Records contained in a dataset

◇ ◇ ◇

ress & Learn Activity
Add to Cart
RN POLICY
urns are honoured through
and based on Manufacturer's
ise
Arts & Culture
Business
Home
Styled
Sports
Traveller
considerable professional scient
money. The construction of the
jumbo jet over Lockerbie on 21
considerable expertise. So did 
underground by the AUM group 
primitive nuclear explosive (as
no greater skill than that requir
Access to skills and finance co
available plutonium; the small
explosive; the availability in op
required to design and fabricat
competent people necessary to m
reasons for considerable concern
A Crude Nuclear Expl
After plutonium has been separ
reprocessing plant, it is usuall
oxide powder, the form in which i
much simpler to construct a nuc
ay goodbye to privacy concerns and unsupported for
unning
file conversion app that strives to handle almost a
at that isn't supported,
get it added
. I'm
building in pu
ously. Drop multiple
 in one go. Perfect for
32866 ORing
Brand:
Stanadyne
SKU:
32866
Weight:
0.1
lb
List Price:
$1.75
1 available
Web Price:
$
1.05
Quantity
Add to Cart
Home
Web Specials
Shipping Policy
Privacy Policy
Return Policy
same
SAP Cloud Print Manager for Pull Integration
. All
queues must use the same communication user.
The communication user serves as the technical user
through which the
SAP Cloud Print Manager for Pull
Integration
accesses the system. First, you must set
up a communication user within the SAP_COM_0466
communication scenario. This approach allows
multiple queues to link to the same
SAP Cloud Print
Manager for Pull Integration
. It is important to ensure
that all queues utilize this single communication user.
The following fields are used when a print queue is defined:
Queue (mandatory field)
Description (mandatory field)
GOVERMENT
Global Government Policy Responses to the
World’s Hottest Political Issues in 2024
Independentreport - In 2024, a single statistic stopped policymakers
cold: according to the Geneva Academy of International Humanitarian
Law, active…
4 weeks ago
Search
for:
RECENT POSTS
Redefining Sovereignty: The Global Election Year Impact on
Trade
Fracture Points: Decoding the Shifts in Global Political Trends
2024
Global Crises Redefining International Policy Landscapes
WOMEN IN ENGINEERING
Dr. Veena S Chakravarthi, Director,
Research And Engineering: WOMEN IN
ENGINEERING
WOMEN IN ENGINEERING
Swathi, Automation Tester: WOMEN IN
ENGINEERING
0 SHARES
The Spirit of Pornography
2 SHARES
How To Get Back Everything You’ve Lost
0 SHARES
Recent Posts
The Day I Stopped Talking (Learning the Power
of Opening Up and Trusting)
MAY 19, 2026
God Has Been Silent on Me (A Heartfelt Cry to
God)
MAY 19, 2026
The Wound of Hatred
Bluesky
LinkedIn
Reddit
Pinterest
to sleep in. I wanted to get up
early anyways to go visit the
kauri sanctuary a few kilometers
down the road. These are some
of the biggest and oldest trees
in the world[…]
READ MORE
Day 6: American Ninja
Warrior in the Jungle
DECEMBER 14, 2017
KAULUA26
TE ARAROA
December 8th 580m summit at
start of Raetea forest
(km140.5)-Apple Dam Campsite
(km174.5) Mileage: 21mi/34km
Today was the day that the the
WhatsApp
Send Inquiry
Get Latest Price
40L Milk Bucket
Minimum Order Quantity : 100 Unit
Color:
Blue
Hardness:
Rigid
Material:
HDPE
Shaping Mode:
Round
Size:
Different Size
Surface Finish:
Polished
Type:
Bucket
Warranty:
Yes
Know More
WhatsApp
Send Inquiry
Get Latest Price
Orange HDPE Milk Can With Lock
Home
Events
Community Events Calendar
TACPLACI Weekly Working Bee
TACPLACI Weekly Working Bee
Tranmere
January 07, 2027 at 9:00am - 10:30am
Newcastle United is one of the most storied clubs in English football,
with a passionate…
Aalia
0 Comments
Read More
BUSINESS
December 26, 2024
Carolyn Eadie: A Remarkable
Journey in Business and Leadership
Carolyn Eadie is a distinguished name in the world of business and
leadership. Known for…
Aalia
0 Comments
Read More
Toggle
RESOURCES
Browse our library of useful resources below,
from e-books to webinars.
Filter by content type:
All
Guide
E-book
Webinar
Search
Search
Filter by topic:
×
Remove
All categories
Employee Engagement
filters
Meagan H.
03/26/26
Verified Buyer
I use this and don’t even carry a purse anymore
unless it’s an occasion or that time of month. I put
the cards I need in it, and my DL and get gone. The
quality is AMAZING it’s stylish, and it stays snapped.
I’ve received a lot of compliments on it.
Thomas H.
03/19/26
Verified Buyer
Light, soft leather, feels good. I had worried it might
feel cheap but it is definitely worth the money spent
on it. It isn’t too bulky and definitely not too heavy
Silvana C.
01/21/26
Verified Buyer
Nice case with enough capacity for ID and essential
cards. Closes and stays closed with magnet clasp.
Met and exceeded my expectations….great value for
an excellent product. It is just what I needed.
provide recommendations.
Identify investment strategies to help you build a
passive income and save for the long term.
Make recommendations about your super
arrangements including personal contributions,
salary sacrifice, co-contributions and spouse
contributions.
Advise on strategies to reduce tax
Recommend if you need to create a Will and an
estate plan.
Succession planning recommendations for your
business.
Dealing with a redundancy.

◇ ◇ ◇

TASK INSTRUCTIONS: Give back all of the data exactly, with every line intact.

ANSWER SECTION:
ress & Learn Activity
Add to Cart
RN POLICY
urns are honoured through
and based on Manufacturer's
ise
Arts & Culture
Business
Home
Styled
Sports
Traveller
considerable professional scient
money. The construction of the
jumbo jet over Lockerbie on 21
considerable expertise. So did 
underground by the AUM group 
primitive nuclear explosive (as
no greater skill than that requir
Access to skills and finance co
available plutonium; the small
explosive; the availability in op
required to design and fabricat
competent people necessary to m
reasons for considerable concern
A Crude Nuclear Expl
After plutonium has been separ
reprocessing plant, it is usuall
oxide powder, the form in which i
much simpler to construct a nuc
ay goodbye to privacy concerns and unsupported for
unning
file conversion app that strives to handle almost a
at that isn't supported,
get it added
. I'm
building in pu
ously. Drop multiple
 in one go. Perfect for
32866 ORing
Brand:
Stanadyne
SKU:
32866
Weight:
0.1
lb
List Price:
$1.75
1 available
Web Price:
$
1.05
Quantity
Add to Cart
Home
Web Specials
Shipping Policy
Privacy Policy
Return Policy
same
SAP Cloud Print Manager for Pull Integration
. All
queues must use the same communication user.
The communication user serves as the technical user
through which the
SAP Cloud Print Manager for Pull
Integration
accesses the system. First, you must set
up a communication user within the SAP_COM_0466
communication scenario. This approach allows
multiple queues to link to the same
SAP Cloud Print
Manager for Pull Integration
. It is important to ensure
that all queues utilize this single communication user.
The following fields are used when a print queue is defined:
Queue (mandatory field)
Description (mandatory field)
GOVERMENT
Global Government Policy Responses to the
World’s Hottest Political Issues in 2024
Independentreport - In 2024, a single statistic stopped policymakers
cold: according to the Geneva Academy of International Humanitarian
Law, active…
4 weeks ago
Search
for:
RECENT POSTS
Redefining Sovereignty: The Global Election Year Impact on
Trade
Fracture Points: Decoding the Shifts in Global Political Trends
2024
Global Crises Redefining International Policy Landscapes
WOMEN IN ENGINEERING
Dr. Veena S Chakravarthi, Director,
Research And Engineering: WOMEN IN
ENGINEERING
WOMEN IN ENGINEERING
Swathi, Automation Tester: WOMEN IN
ENGINEERING
0 SHARES
The Spirit of Pornography
2 SHARES
How To Get Back Everything You’ve Lost
0 SHARES
Recent Posts
The Day I Stopped Talking (Learning the Power
of Opening Up and Trusting)
MAY 19, 2026
God Has Been Silent on Me (A Heartfelt Cry to
God)
MAY 19, 2026
The Wound of Hatred
Bluesky
LinkedIn
Reddit
Pinterest
to sleep in. I wanted to get up
early anyways to go visit the
kauri sanctuary a few kilometers
down the road. These are some
of the biggest and oldest trees
in the world[…]
READ MORE
Day 6: American Ninja
Warrior in the Jungle
DECEMBER 14, 2017
KAULUA26
TE ARAROA
December 8th 580m summit at
start of Raetea forest
(km140.5)-Apple Dam Campsite
(km174.5) Mileage: 21mi/34km
Today was the day that the the
WhatsApp
Send Inquiry
Get Latest Price
40L Milk Bucket
Minimum Order Quantity : 100 Unit
Color:
Blue
Hardness:
Rigid
Material:
HDPE
Shaping Mode:
Round
Size:
Different Size
Surface Finish:
Polished
Type:
Bucket
Warranty:
Yes
Know More
WhatsApp
Send Inquiry
Get Latest Price
Orange HDPE Milk Can With Lock
Home
Events
Community Events Calendar
TACPLACI Weekly Working Bee
TACPLACI Weekly Working Bee
Tranmere
January 07, 2027 at 9:00am - 10:30am
Newcastle United is one of the most storied clubs in English football,
with a passionate…
Aalia
0 Comments
Read More
BUSINESS
December 26, 2024
Carolyn Eadie: A Remarkable
Journey in Business and Leadership
Carolyn Eadie is a distinguished name in the world of business and
leadership. Known for…
Aalia
0 Comments
Read More
Toggle
RESOURCES
Browse our library of useful resources below,
from e-books to webinars.
Filter by content type:
All
Guide
E-book
Webinar
Search
Search
Filter by topic:
×
Remove
All categories
Employee Engagement
filters
Meagan H.
03/26/26
Verified Buyer
I use this and don’t even carry a purse anymore
unless it’s an occasion or that time of month. I put
the cards I need in it, and my DL and get gone. The
quality is AMAZING it’s stylish, and it stays snapped.
I’ve received a lot of compliments on it.
Thomas H.
03/19/26
Verified Buyer
Light, soft leather, feels good. I had worried it might
feel cheap but it is definitely worth the money spent
on it. It isn’t too bulky and definitely not too heavy
Silvana C.
01/21/26
Verified Buyer
Nice case with enough capacity for ID and essential
cards. Closes and stays closed with magnet clasp.
Met and exceeded my expectations….great value for
an excellent product. It is just what I needed.
provide recommendations.
Identify investment strategies to help you build a
passive income and save for the long term.
Make recommendations about your super
arrangements including personal contributions,
salary sacrifice, co-contributions and spouse
contributions.
Advise on strategies to reduce tax
Recommend if you need to create a Will and an
estate plan.
Succession planning recommendations for your
business.
Dealing with a redundancy.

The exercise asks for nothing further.